Southern California residents sparred Wednesday over a hotly contested plan to build nearly 900 homes and a hotel on a vast stretch of land riddled with oil drilling that also provides critical habitat for endangered and threatened wildlife.

In a meeting that was still going after 12 hours, hundreds of people packed a crowded meeting room in upscale Newport Beach to hear the California Coastal Commission discuss a plan to develop the 401-acre site known as Banning Ranch. Opponents carried signs with pictures of burrowing owls and urged the state panel to preserve the shrub-covered land as open space.

Linda Mendenhall, who lives near the property, said she's tired of the traffic and congestion in Orange County and relishes the wide open views and animals she has enjoyed seeing from her home for nearly three decades.

"We just don't think they need to build another small city," she said.

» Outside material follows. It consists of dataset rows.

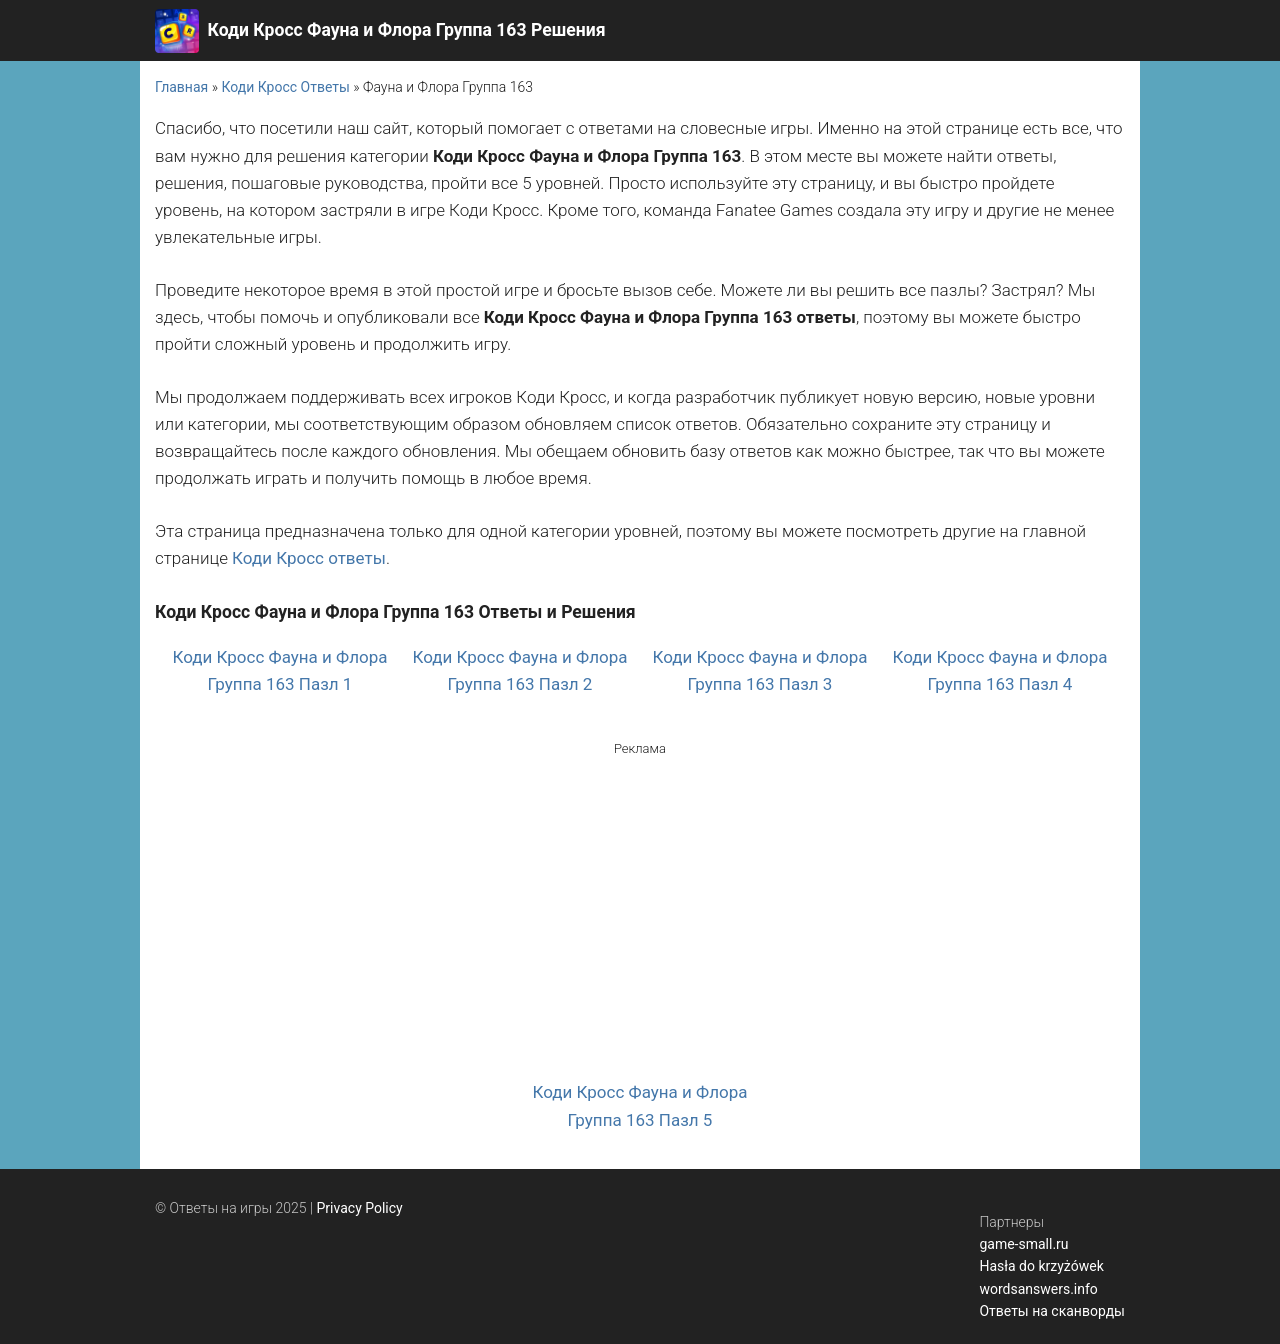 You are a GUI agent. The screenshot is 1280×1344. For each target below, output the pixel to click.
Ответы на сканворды (1052, 1311)
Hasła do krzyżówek (1041, 1266)
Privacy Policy (360, 1208)
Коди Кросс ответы (309, 558)
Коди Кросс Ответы (285, 87)
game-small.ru (1023, 1244)
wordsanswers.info (1038, 1289)
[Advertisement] (640, 899)
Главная (181, 87)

More than 400 people signed up to speak on the proposal by Newport Banning Ranch to build 895 homes, a 75-room hotel and retail complex on the tract inhabited by the owls and other wildlife. Many of the homes would have sweeping ocean views and sell for more than $1 million, according to the developers.

The site is considered to be the largest remaining privately held coastal property that could be developed south of Los Angeles, according to a commission spokeswoman.

Staff members for the commission recommended developers shrink the plan and confine building to 20 acres to protect habitat for the owl, which lives in holes dug by ground squirrels and is considered a bird of special concern in California.

The owl was a very popular topic among both public and commissioners, and sometimes the topic brought laughter.

Referring to the bird's mythology as a wise creature and the dangers humans posed to them, Jonna Engel of the California Department of Fish and Wildlife said "they are not wise about cars."

Jack Ainsworth, the commission's acting executive director, said the proposed development is one of the most important issues the panel has faced in the past four decades.

"It is critically important to get it right, because we may not get a second chance here and significant coastal resources are at stake," he told commissioners.

The plan would preserve roughly 80 percent of the land as open space, but environmentalists want a larger chunk protected, saying the property is home to species including the threatened California gnatcatcher — a small, blue-gray songbird — and a rare vernal pool system that fills with rainwater where endangered San Diego fairy shrimp are known to thrive.

Newport Banning Ranch — a partnership involving Aera Energy, Cherokee Investment Partners and Brooks Street — has argued that developing about 70 acres would help raise as much as $40 million for restoration following years of oil drilling and give the public access to walking trails and educational programs on the coast.

Michael Mohler, senior project manager for Newport Banning Ranch, said the limitations suggested by the commission's staff were unrealistic and would thwart the project.

"We're proposing to restore the entire site for a beneficial ecosystem for all species, as I said earlier, including man," he said.

Commissioner Mary Shallenberger said this was a good reason to oppose the project, saying the sides are "too far apart on this."

Dozens of people also attended the meeting wearing T-shirts backing the project, which would limit oil drilling to 15 acres. If the homes are not approved, developers say they'll continue drilling on the site.

Environmental advocates contend the oil mess should be cleaned up regardless of whether homes are constructed. While some oil wells still operate, many have been abandoned and old, rusty pipes are strewn across the land overlooking the Pacific Ocean.

Steve Ray, executive director for the Banning Ranch Conservancy, urged the panel to deny the homes even if the drilling continues.

"What they see as an oil field, we see as open space," he said.

Last year, developers proposed an even larger version of the project. Staff members recommended that plan be denied, and commissioners encouraged them to work with Newport Banning Ranch to come up with a smaller proposal.

The project faces opposition from some Native American groups that have historic ties to the land where the Santa Ana River meets the ocean.

Elected officials from nearby cities also disputed whether the plan would help, or hurt, their crowded suburban neighborhoods. Newport Beach Mayor Diane Dixon supported the project.

"The Newport Banning oil field is not an environmental gem. It is a brown field," Dixon said. "It would be tragic if we let this historic opportunity slip away."